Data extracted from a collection
=-=-=-=-=

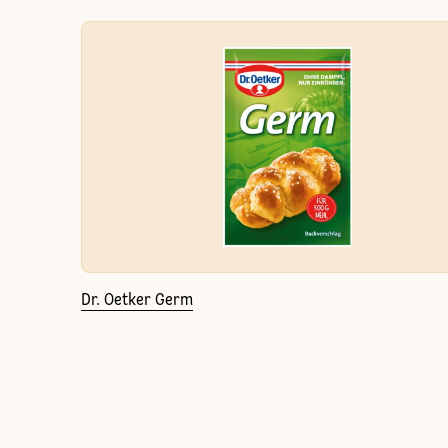
Dr. Oetker Germ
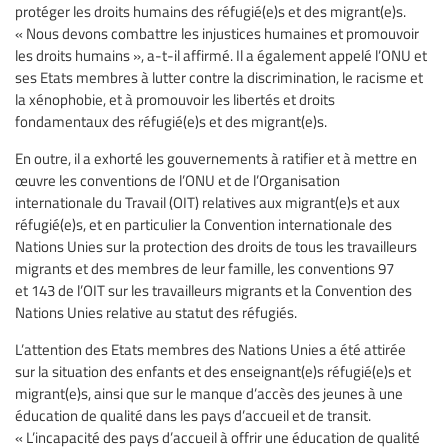
protéger les droits humains des réfugié(e)s et des migrant(e)s.
« Nous devons combattre les injustices humaines et promouvoir
les droits humains », a-t-il affirmé. Il a également appelé l’ONU et
ses Etats membres à lutter contre la discrimination, le racisme et
la xénophobie, et à promouvoir les libertés et droits
fondamentaux des réfugié(e)s et des migrant(e)s.
En outre, il a exhorté les gouvernements à ratifier et à mettre en
œuvre les conventions de l’ONU et de l’Organisation
internationale du Travail (OIT) relatives aux migrant(e)s et aux
réfugié(e)s, et en particulier la Convention internationale des
Nations Unies sur la protection des droits de tous les travailleurs
migrants et des membres de leur famille, les conventions 97
et 143 de l’OIT sur les travailleurs migrants et la Convention des
Nations Unies relative au statut des réfugiés.
L’attention des Etats membres des Nations Unies a été attirée
sur la situation des enfants et des enseignant(e)s réfugié(e)s et
migrant(e)s, ainsi que sur le manque d’accès des jeunes à une
éducation de qualité dans les pays d’accueil et de transit.
« L’incapacité des pays d’accueil à offrir une éducation de qualité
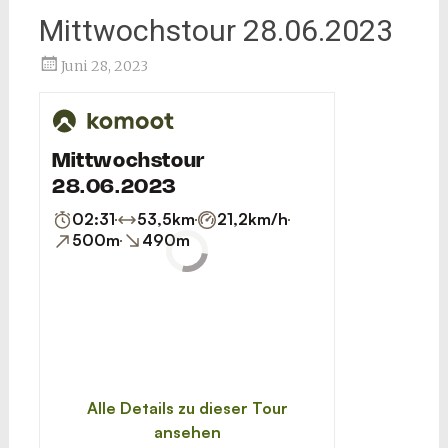
Mittwochstour 28.06.2023
Stefan Kopp
Juni 28, 2023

=-=-=-=-=

# WHAT NEEDS TO BE DONE:
From the first line to the last, print the records exactly; leave out the pictures.

# EXPECTED OUTPUT:
Dr. Oetker Germ
protéger les droits humains des réfugié(e)s et des migrant(e)s.
« Nous devons combattre les injustices humaines et promouvoir
les droits humains », a-t-il affirmé. Il a également appelé l’ONU et
ses Etats membres à lutter contre la discrimination, le racisme et
la xénophobie, et à promouvoir les libertés et droits
fondamentaux des réfugié(e)s et des migrant(e)s.
En outre, il a exhorté les gouvernements à ratifier et à mettre en
œuvre les conventions de l’ONU et de l’Organisation
internationale du Travail (OIT) relatives aux migrant(e)s et aux
réfugié(e)s, et en particulier la Convention internationale des
Nations Unies sur la protection des droits de tous les travailleurs
migrants et des membres de leur famille, les conventions 97
et 143 de l’OIT sur les travailleurs migrants et la Convention des
Nations Unies relative au statut des réfugiés.
L’attention des Etats membres des Nations Unies a été attirée
sur la situation des enfants et des enseignant(e)s réfugié(e)s et
migrant(e)s, ainsi que sur le manque d’accès des jeunes à une
éducation de qualité dans les pays d’accueil et de transit.
« L’incapacité des pays d’accueil à offrir une éducation de qualité
Mittwochstour 28.06.2023
Stefan Kopp
Juni 28, 2023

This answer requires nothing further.